The Remarkable Challenge of Keeping Hospitals Coherent
By Samuel Roy
Few organizations possess a mission as visible as a hospital. People do not need a strategic planning exercise to understand why hospitals exist. Patients arrive seeking care. Families seek reassurance. Physicians, nurses, technicians, administrators, and countless others dedicate themselves to helping people heal, recover, and, in some cases, survive.
The mission is immediately apparent. Yet hospitals reveal something that many organizations struggle to understand: a clear purpose does not automatically create alignment. If purpose alone were enough, hospitals would be among the most coherent organizations in the world. Anyone who has worked in healthcare knows the reality is more complicated.
Every day, hospitals must balance patient care, workforce pressures, financial constraints, regulatory requirements, public expectations, and growing operational complexity. The remarkable achievement is not that hospitals occasionally experience friction. The remarkable achievement is that, despite these realities, they continue to function as effectively as they do.
Hospitals remind us that the challenge is rarely helping people understand why the organization exists. The challenge is ensuring that the system consistently supports that purpose.
When Everything Matters
One of the defining characteristics of healthcare is that almost everything matters. Patient safety matters. Access to care matters. Clinical outcomes matter. Workforce well-being matters. Financial stewardship matters. Research matters. Training future healthcare professionals matters. Community expectations matter. Regulatory compliance matters.
Unlike many organizations, hospitals cannot simply choose one objective and optimize around it. They must pursue all of them simultaneously. This reality sits at the heart of many leadership challenges within healthcare. A decision intended to improve access may increase pressure on already stretched teams. Additional safeguards introduced to strengthen patient safety may increase documentation requirements. Investments in workforce well-being may compete with other operational priorities. Resources directed toward one objective inevitably reduce the resources available elsewhere.
These tensions do not emerge because leaders disagree about the mission. They emerge because many important things matter at the same time. This is what makes hospital leadership fundamentally different from the simplified version often imagined from the outside. Leaders are rarely choosing between good and bad options. More often, they are navigating between competing goods: access and sustainability, speed and safety, present needs and future needs, workforce well-being and service capacity. Each objective is legitimate. Each deserves attention. Yet not all can be maximized simultaneously.
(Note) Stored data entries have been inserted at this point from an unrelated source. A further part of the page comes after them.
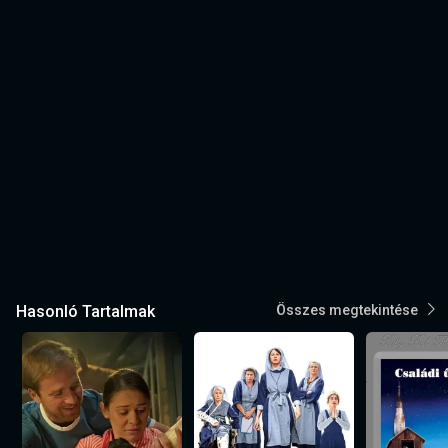
Hasonló Tartalmak
Összes megtekintése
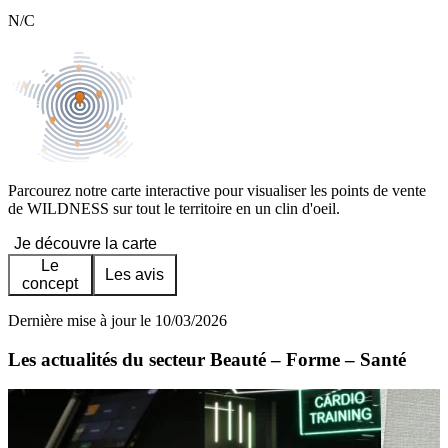
N/C
Parcourez notre carte interactive pour visualiser les points de vente
de WILDNESS sur tout le territoire en un clin d'oeil.
Je découvre la carte
Le
Les avis
concept
Dernière mise à jour le 10/03/2026
Les actualités du secteur Beauté – Forme – Santé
A System of Interdependencies
The public often imagines hospitals as large hierarchies where leaders identify problems, make decisions, and direct the organization accordingly. The reality is considerably more nuanced.
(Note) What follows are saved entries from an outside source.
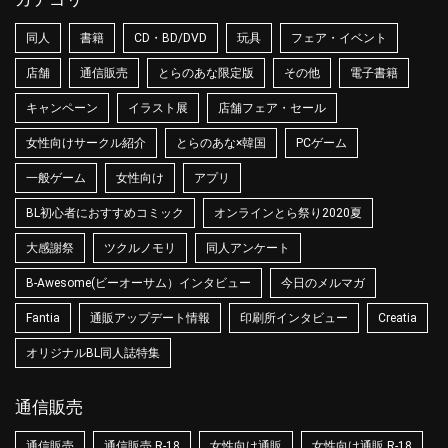
同人
書籍
CD・BD/DVD
玩具
フェア・イベント
店舗
通信販売
とらのあな限定版
その他
電子書籍
キャンペーン
イラスト展
店舗フェア・セール
女性向けサークル紹介
とらのあな×韓国
PCゲーム
一般ゲーム
女性向け
アプリ
BL初心者におすすめコミック
オンラインとら祭り2020夏
大感謝祭
ツクルノモリ
同人アンケート
B-Awesome(ビーオーサム）インタビュー
今日のメルマガ
Fantia
通販アップデート情報
印刷所インタビュー
Creatia
オリジナルBL同人誌特集
通信販売
通信販売
通信販売 R-18
女性向け通販
女性向け通販 R-18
Canadian hospitals operate within a network of governments, regulators, professional colleges, unions, physicians, boards, and healthcare professionals. Each plays an important role and carries legitimate responsibilities. Together, however, they create an environment where authority is distributed rather than concentrated. As a result, leadership often depends less on control and more on alignment. Progress frequently requires bringing together groups with different perspectives, responsibilities, incentives, and priorities. The work is not simply operational, it is relational.
Hospitals are also public institutions. Significant decisions often unfold under the scrutiny of governments, boards, communities, media, professional groups, and patients. Leadership therefore requires navigating not only operational realities but public expectations as well. A hospital CEO may possess formal authority, but lasting progress rarely comes from authority alone. More often, it emerges from the ability to build trust, create shared understanding, and align groups whose priorities do not always naturally converge.
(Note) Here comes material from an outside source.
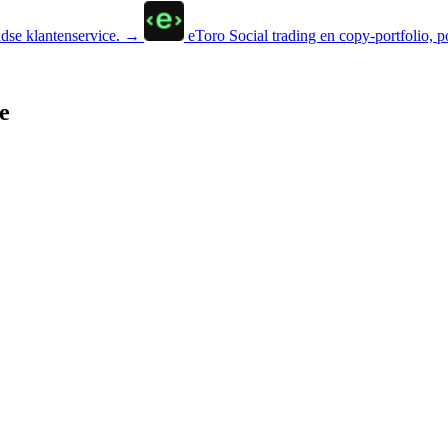
se klantenservice.
→
eToro
Social trading en copy-portfolio, p
e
When the System Starts Pulling Against Itself
The challenges facing hospitals are often described in terms of funding pressures, staffing shortages, wait times, or growing demand. These are real issues. Yet viewed through a systems lens, they may be symptoms of something deeper.
Hospitals rarely struggle because people stop caring. They rarely struggle because the mission becomes unclear. More often, different parts of the organization begin responding to different pressures. A strategic plan emphasizes patient-centred care. Performance measures emphasize throughput. Clinical leaders focus on quality. Operational leaders focus on capacity. Finance focuses on sustainability. Human resources focuses on workforce pressures. Each objective is legitimate, yet over time priorities begin competing for attention. New initiatives are layered onto existing work. Measures multiply. Complexity grows. The organization continues to function, but it becomes harder to move in a common direction, harder to prioritize, harder to coordinate, harder to change.
This is what misalignment looks like in practice.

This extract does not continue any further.